🤖 AI Summary
This work addresses key challenges in deep one-class anomaly detection—namely, hypersphere collapse, heuristic reliance on hypersphere parameter initialization, and limited model interpretability—by introducing an end-to-end trainable framework that leverages a small number of labeled anomalous samples. The proposed method equivalently represents the hypersphere center and radius as the weights of the network’s final layer and jointly optimizes these parameters through a max-margin objective, inherently preventing collapse. This formulation enables efficient training while offering intrinsic interpretability: the learned weights can be directly visualized to reveal the model’s decision rationale.

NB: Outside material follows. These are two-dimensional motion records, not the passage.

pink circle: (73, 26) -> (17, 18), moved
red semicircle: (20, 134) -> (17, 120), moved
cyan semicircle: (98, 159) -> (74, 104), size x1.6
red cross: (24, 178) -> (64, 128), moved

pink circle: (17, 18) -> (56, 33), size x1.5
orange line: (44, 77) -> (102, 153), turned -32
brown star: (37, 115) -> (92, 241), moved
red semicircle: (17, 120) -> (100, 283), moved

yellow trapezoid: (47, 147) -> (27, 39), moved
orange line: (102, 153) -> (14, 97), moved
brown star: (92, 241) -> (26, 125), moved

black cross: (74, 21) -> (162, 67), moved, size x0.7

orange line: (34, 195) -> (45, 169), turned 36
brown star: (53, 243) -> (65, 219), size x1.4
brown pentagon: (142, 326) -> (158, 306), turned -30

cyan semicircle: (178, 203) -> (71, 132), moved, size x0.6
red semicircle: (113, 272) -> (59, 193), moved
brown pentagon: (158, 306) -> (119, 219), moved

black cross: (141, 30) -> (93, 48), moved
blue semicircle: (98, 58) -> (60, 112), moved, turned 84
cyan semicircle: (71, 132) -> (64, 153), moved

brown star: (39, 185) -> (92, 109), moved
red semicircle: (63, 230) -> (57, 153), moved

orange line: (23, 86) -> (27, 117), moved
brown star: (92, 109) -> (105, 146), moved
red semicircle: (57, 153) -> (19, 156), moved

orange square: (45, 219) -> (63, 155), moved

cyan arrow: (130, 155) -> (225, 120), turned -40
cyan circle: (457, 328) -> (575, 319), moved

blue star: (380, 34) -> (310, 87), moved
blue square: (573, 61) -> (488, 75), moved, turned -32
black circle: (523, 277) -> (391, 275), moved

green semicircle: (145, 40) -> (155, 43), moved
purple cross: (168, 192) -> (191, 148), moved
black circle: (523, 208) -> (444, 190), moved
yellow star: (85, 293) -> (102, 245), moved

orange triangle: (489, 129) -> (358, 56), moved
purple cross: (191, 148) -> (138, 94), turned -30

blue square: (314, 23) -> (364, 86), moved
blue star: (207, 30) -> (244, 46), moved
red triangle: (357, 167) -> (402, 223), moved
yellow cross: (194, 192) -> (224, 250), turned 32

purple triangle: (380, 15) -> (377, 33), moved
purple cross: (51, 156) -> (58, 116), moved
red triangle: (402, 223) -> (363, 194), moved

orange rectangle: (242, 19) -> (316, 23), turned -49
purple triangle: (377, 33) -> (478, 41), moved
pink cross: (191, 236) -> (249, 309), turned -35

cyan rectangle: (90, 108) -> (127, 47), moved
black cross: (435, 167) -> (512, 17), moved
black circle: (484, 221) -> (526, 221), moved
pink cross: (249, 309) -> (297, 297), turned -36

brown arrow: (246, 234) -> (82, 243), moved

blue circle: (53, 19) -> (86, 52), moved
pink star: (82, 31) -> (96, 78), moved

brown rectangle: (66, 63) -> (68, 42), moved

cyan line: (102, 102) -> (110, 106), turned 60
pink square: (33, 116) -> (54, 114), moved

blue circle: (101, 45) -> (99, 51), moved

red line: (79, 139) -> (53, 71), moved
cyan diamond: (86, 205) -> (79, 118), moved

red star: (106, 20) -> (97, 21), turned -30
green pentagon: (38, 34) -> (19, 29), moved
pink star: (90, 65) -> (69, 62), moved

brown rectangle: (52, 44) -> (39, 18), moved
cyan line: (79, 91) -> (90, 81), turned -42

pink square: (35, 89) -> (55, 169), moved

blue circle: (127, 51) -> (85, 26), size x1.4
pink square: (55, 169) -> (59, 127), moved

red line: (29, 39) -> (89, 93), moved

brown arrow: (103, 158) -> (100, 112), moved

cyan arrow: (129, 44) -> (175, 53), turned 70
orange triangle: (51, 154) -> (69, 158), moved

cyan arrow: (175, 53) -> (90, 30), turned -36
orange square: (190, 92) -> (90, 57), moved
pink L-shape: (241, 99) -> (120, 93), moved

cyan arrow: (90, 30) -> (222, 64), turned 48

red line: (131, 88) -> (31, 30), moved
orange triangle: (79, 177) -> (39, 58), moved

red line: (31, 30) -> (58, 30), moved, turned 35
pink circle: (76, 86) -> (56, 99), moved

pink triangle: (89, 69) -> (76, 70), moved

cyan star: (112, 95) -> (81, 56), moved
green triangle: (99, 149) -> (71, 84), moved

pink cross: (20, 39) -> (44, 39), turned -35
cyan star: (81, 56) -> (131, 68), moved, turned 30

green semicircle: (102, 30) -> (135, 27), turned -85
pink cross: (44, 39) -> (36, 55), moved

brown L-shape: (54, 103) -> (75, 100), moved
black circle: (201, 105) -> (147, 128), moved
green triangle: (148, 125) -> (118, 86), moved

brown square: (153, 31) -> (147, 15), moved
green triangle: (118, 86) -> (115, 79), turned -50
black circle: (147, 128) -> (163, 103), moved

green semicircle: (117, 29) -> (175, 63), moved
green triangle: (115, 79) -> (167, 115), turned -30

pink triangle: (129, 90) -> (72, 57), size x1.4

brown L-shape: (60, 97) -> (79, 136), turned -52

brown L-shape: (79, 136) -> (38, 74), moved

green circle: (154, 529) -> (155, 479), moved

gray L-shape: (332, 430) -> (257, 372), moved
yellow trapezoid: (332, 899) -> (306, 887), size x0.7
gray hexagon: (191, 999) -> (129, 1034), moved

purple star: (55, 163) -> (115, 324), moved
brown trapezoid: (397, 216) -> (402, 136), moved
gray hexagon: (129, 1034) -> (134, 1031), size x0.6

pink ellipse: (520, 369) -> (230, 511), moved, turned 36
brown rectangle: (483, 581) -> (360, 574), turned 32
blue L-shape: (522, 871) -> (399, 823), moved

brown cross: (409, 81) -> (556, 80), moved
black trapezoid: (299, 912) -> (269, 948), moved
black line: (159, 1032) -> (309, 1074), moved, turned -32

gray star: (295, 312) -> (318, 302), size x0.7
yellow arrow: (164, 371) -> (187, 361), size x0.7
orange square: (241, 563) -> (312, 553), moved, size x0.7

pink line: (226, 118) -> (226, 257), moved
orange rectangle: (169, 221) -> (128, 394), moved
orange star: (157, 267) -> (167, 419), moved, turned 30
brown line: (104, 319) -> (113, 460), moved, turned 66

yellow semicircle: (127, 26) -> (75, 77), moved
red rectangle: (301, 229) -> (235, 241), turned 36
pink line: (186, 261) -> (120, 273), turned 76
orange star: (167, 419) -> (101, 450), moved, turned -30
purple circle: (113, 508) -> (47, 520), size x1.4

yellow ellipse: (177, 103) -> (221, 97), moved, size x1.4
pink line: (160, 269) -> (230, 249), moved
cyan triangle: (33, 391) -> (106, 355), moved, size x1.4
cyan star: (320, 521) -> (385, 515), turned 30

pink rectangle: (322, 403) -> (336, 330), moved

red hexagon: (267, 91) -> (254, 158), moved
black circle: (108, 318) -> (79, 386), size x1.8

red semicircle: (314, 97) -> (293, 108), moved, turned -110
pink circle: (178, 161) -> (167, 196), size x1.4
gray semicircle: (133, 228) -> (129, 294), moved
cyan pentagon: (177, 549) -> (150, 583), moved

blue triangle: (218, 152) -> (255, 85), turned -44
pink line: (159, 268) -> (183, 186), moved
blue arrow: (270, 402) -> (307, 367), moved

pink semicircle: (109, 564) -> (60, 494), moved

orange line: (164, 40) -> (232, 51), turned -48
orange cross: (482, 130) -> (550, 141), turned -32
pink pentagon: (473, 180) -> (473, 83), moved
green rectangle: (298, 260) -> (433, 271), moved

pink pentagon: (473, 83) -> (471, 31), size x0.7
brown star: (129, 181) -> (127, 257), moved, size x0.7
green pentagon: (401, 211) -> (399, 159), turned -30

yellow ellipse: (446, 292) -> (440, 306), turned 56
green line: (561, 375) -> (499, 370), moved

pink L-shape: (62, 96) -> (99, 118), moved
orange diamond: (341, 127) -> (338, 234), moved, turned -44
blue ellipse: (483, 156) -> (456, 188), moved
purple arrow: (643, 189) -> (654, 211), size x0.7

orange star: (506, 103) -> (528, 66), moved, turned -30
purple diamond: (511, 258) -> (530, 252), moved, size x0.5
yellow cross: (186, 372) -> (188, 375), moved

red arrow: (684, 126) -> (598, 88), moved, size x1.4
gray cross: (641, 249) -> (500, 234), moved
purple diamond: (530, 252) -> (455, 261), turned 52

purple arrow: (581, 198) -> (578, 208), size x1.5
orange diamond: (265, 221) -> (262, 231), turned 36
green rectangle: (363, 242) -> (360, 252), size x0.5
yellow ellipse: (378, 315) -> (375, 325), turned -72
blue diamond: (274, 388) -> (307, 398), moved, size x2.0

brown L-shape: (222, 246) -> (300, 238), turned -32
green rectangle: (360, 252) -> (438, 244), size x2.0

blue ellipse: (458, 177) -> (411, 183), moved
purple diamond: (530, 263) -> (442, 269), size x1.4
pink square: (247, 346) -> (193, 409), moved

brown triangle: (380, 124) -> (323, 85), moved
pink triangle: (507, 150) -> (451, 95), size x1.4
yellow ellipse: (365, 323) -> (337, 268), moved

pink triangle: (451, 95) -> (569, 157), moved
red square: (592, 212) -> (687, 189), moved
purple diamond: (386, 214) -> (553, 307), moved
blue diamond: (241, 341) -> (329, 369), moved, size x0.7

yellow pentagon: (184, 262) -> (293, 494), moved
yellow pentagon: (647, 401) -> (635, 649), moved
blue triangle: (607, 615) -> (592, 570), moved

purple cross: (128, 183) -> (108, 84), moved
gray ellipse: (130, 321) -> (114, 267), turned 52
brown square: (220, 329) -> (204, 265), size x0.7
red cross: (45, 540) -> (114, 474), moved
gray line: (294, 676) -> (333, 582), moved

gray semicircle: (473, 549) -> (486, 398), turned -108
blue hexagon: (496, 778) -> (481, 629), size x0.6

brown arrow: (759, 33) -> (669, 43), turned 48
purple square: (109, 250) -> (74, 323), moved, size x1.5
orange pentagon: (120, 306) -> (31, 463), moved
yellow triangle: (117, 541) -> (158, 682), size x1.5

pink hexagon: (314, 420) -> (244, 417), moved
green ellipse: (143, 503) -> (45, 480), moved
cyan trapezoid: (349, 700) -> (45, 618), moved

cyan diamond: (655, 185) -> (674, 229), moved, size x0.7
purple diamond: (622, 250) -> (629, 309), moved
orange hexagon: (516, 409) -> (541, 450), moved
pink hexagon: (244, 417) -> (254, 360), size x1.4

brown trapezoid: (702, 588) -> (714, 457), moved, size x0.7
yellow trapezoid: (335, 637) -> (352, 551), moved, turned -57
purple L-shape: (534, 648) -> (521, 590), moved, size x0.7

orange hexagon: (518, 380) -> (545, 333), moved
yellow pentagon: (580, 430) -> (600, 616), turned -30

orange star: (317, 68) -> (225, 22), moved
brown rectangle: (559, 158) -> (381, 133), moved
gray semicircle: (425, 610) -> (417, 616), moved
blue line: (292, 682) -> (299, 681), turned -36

Experimental results demonstrate that the approach significantly outperforms state-of-the-art methods on both image and tabular benchmarks, while simultaneously producing interpretable outputs of diagnostic value.
📝 Abstract
Anomaly detection is a crucial machine-learning task with wide-ranging applications. Deep Support Vector Data Description (Deep SVDD) is a prominent deep one-class method, but it is vulnerable to hypersphere collapse, often relies on heuristic choices for hypersphere parameters, and provides limited interpretability. To address these issues, we propose Interpretable Maximum Margin Deep Anomaly Detection (IMD-AD), which leverages a small set of labeled anomalies and a maximum margin objective to stabilize training and improve discrimination. It is inherently resilient to hypersphere collapse. Furthermore, we prove an equivalence between hypersphere parameters and the network's final-layer weights, which allows the center and radius to be learned end-to-end as part of the model and yields intrinsic interpretability and visualizable outputs. We further develop an efficient training algorithm that jointly optimizes representation, margin, and final-layer parameters. Extensive experiments and ablation studies on image and tabular benchmarks demonstrate that IMD-AD empirically improves detection performance over several state-of-the-art baselines while providing interpretable decision diagnostics.